X86Emulator(logging=False).eval_instructions(asm)

Unnamed: 0,Location,Old,New
0,mem 992,,1000
1,mem 984,,1
2,mem 976,,2
3,mem 968,,3
4,mem 960,,4
5,reg rbp,1000.0,992
6,reg rsp,1000.0,960


## Question 9

Write X86 assembly that prepares a stack frame for three variables and puts the values 1,2,3 in stack locations. Why is this situation different than above?

In [6]:
asm = """
pushq %rbp
movq %rsp, %rbp
subq $32, %rsp
movq $1, -8(%rbp)
movq $2, -16(%rbp)
movq $3, -24(%rbp)
"""

X86Emulator(logging=False).eval_instructions(asm)

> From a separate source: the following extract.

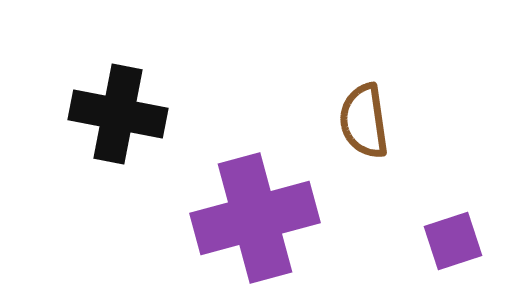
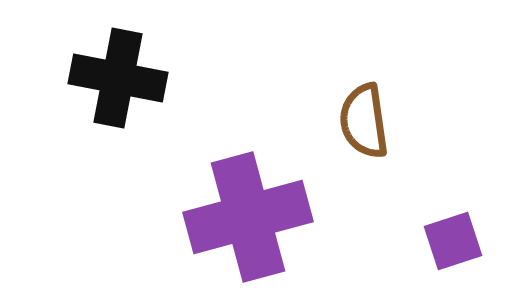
black cross: moved 36 px up
purple cross: moved 7 px left, 1 px up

Unnamed: 0,Location,Old,New
0,mem 992,,1000
1,mem 984,,1
2,mem 976,,2
3,mem 968,,3
4,reg rbp,1000.0,992
5,reg rsp,1000.0,960


- This situation is different from above because we leave one stack location unused. This is to make sure that the value of `rsp` is divisible by 16 (the *16-byte alignment*), as required by X86 assembly.
- Your assign-homes pass should *ensure 16-byte alignment* of the stack frame.

## Question 9

Implement a function `align` to ensure 16-byte alignment.

In [3]:
def align(num_bytes: int) -> int:
    YOUR SOLUTION HERE

print(align(32))
print(align(8))
print(align(24))

32
16
32


## Question 10

Describe the assign-homes pass.

- Process each instruction
- When you find a reference to a variable: 
    - Look up the variable in the `homes` dictionary
        - If it's found, return whatever the `homes` dictionary says
        - Otherwise, allocate a new stack location and add it to the `homes` dictionary

In [8]:
def new_stack_location(homes, var):
    len_stack = len(homes)
    new_stack_offset = len_stack*8
    new_stack_location = x86.Deref(- new_stack_offset, 'rbp') # produce: -n(%rbp)
    homes[var] = new_stack_location
    return new_stack_location

----
# Patch-instructions pass

The patch-instructions pass fixes instructions with two in-memory arguments, by using the `rax` register as a temporary location.

## Question 11

What is wrong with the following instructions?

```
movq -8(%rbp), -16(%rbp)
addq -24(%rbp), -16(%rbp)
```

x86 assembly doesn't let you reference two memory locations in the same instructions one argument must be a register

## Question 12

Fix the instructions above.

```
movq -8(%rbp), %rax
movq %rax, -16(%rbp)
movq -24(%rbp), %rax
addq %rax, -16(%rbp)
```

## Question 13

Describe the patch-instructions pass.

When you find an instruction where both args are `Deref`s:
Generate two instructions where the first `movq`s the variable to `%rax`, and the second does the operation from `%rax` to the memory location.